Fotografia: Divulgação

A embarcação naufragada ao largo do Haiti não pertence à frota com a qual Cristóvão Colombo descobriu a América em 1492, garantiu em comunicado de imprensa a Organização das Nações Unidas para a Educação, Ciência e Cultura (UNESCO).

O comunicado afirma que os vestígios apresentados em Maio pelo explorador norte-americano Barry Clifford não pertencem a Santa Maria, a nau almirante da frota do navegador.
“Há provas irrefutáveis que os destroços descobertos pertenceram a uma embarcação de um período muito mais recente”, diz o documento. A UNESCO baseia-se nas conclusões reunidas pelos especialistas que nomeou para avaliar os destroços e que mergulharam nas águas haitianas entre 9 e 14 de Setembro.
A equipa liderada pelo espanhol Xavier Nieto Prieto, profundo conhecedor dos naufrágios espanhóis, concluiu que “os elementos de fixação encontrados no local são testemunho de uma técnica de construção naval que remonta ao final do século XVII e ao século XVIII”.
Estes elementos, declararam os especialistas, que unem as tábuas umas às outras, são em cobre, quando os usados no tempo de Colombo eram em ferro ou madeira. “Segundo registos de época, entre eles o diário de bordo de Cristóvão Colombo, transcrito por Bartolomé de Las Casas, os destroços estão demasiado longe da costa para serem os de Santa Maria”, disseram os arqueólogos à agência de notícias France Press.
Os especialistas contratados pela UNESCO a pedido do Governo haitiano, que receava que os vestígios da embarcação fossem saqueados, contrariam as pretensões de Barry Clifford, que garantiu aos jornalistas em 14 de Maio, em Nova Iorque, que tudo indicava tratar-se da célebre nau. “Todos os dados geográficos, arqueológicos e topográficos sugerem que esta embarcação naufragada é a famosa nau almirante de Colombo, a Santa Maria”, disse o arqueólogo.
“Estou confiante de que uma escavação completa da nau revela a primeira prova arqueológica marinha pormenorizada da descoberta da América por Cristóvão Colombo”, defendeu.
O arqueólogo baseava-se nas ruínas de um pequeno forte localizadas em 2003 e num canhão do século XV descoberto no mesmo ano, nas imediações.
Os vestígios do fortim descobertos eram significativos porque, diziam relatos da época, a nau almirante de Cristóvão Colombo liderava uma frota de duas caravelas, a Niña e a Pinta, que naufragou depois de encalhar num recife ou num banco de areia ao largo da costa norte do Haiti na noite de Natal de 1492. 

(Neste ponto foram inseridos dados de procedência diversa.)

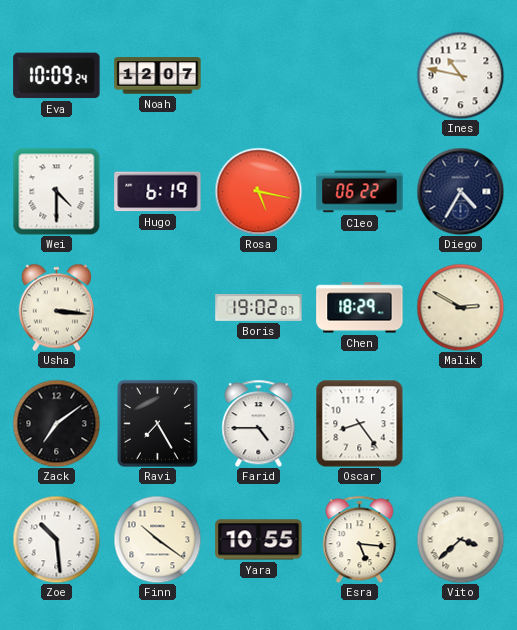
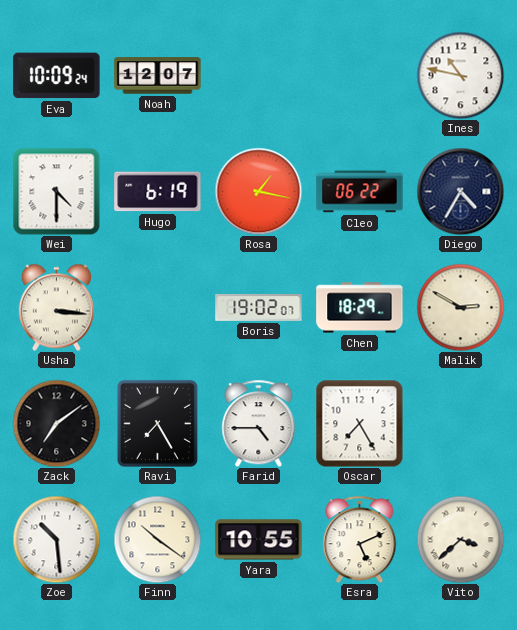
Rosa: 5:17 -> 1:17
Oscar: 8:24 -> 7:25
Esra: 5:16 -> 5:11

“Parte da tripulação deve ter ficado para trás e, respeitando ordens de Cristóvão Colombo, construíram um modesto aquartelamento com madeira da nau encalhada. Quando este voltou no ano seguinte, os seus marinheiros tinham desaparecido e, desde então, a Santa Maria ficou por localizar”, contam os especialistas.
Com 25 metros de comprimento por oito de largura, 102 toneladas e um mastro principal com 23 metros, era a maior embarcação da frota. A bordo deveriam seguir 40 marinheiros.
Aos 68 anos e depois de nas últimas décadas ter já identificado dezenas de locais de naufrágios em todo o mundo, Barry Clifford não está surpreendido com as conclusões dos especialistas da UNESCO agora divulgadas. No mês passado, e segundo o site da cadeia de televisão Fox, este arqueólogo norte-americano tinha já dito à agência de notícias Associated Press que não reunira com os especialistas contratados antes de publicarem o seu relatório e esperaria que a equipa de Xavier Prieto levantasse dúvidas.
Estes arqueólogos defendem, por seu lado, que “devem ser feitas escavações suplementares para localizar a verdadeira nau de Cristóvão Colombo e para elaborar um inventário das embarcações naufragadas na zona”.
Acrescentam ainda que a Santa Maria pode estar sepultada sob camadas e camadas de sedimentos ou ter sido lentamente arrastada ao longo de cinco séculos, afastando-se ainda mais da costa do que o esperado, a partir das crónicas e diários da época.